Muddy Points & Cross-Refs

  • ALB vs. NLB for Low Latency: While ALB is feature-rich, it adds more latency than NLB because it operates at Layer 7 and must parse the application headers. For high-frequency trading or gaming, NLB is preferred.
  • GENEVE vs. VXLAN: GENEVE is used by GWLB because it is extensible. Unlike standard VXLAN, it can carry system state information within the headers, which is vital for third-party security appliances to maintain context.
  • Legacy Warning: You may see references to Classic Load Balancers (CLB).
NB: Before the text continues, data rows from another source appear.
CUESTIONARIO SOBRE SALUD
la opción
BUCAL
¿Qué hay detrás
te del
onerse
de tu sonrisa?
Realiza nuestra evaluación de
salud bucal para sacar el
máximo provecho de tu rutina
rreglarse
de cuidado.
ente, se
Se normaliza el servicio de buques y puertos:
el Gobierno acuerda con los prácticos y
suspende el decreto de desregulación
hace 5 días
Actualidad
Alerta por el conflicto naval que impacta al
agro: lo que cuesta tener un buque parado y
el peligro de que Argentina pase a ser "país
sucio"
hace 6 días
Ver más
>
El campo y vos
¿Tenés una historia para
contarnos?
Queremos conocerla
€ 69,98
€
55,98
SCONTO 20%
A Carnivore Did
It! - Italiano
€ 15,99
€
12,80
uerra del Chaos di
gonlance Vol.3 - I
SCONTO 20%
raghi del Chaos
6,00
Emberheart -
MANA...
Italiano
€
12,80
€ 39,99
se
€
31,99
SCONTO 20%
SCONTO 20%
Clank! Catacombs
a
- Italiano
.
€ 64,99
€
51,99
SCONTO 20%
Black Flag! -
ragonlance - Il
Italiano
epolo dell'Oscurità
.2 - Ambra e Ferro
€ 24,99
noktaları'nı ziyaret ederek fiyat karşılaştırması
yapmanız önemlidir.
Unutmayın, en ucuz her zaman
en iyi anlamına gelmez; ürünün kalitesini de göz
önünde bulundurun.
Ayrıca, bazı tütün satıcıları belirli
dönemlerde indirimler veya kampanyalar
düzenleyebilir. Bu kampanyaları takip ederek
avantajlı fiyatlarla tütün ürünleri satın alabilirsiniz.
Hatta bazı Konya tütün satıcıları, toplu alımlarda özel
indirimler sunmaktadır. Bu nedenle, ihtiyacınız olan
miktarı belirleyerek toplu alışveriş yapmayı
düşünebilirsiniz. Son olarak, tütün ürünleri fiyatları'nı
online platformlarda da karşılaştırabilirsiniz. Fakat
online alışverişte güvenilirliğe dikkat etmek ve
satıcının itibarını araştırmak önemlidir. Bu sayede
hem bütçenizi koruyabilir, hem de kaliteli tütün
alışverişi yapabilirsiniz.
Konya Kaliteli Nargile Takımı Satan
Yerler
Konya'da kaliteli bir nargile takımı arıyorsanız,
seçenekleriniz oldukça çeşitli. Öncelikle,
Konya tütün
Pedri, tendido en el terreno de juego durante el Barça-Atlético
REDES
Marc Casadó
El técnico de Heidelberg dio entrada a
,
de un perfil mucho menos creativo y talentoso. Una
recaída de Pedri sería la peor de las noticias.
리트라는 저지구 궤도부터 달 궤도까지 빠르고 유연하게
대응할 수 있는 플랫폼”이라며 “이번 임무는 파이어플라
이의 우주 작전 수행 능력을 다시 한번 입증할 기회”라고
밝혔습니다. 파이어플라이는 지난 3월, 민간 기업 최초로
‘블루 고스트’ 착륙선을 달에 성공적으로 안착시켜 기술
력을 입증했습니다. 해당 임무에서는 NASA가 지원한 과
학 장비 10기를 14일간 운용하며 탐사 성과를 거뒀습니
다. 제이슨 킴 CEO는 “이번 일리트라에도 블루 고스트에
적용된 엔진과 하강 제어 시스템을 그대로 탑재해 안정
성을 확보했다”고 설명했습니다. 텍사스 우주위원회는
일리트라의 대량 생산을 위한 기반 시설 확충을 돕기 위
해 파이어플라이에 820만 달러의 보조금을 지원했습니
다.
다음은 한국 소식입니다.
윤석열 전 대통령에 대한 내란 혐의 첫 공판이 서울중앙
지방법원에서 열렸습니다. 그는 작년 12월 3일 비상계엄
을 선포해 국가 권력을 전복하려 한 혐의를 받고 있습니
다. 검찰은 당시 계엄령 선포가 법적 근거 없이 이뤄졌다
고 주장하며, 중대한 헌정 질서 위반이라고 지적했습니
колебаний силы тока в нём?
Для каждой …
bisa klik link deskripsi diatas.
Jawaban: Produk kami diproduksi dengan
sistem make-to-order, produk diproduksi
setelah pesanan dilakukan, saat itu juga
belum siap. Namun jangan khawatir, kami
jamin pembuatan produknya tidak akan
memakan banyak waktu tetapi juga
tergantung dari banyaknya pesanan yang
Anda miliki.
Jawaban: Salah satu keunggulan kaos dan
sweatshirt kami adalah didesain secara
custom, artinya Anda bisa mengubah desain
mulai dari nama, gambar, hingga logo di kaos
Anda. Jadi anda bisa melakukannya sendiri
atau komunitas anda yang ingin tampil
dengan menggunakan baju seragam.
These were retired in 2022 and should no longer be considered for new deployments.

Comparison Tables

Configuration Options: Sticky Sessions vs. Cross-Zone

FeatureSticky SessionsCross-Zone Load Balancing
PurposeEnsures a client stays with one server.Ensures even traffic distribution across AZs.
Use CaseLocal session storage (non-distributed).Preventing overloaded nodes in a single AZ.
LB SupportALB, NLB (via IP), CLB (Legacy).ALB (always on), NLB (optional).
ImpactMay lead to uneven load distribution.Increases cross-AZ data transfer costs.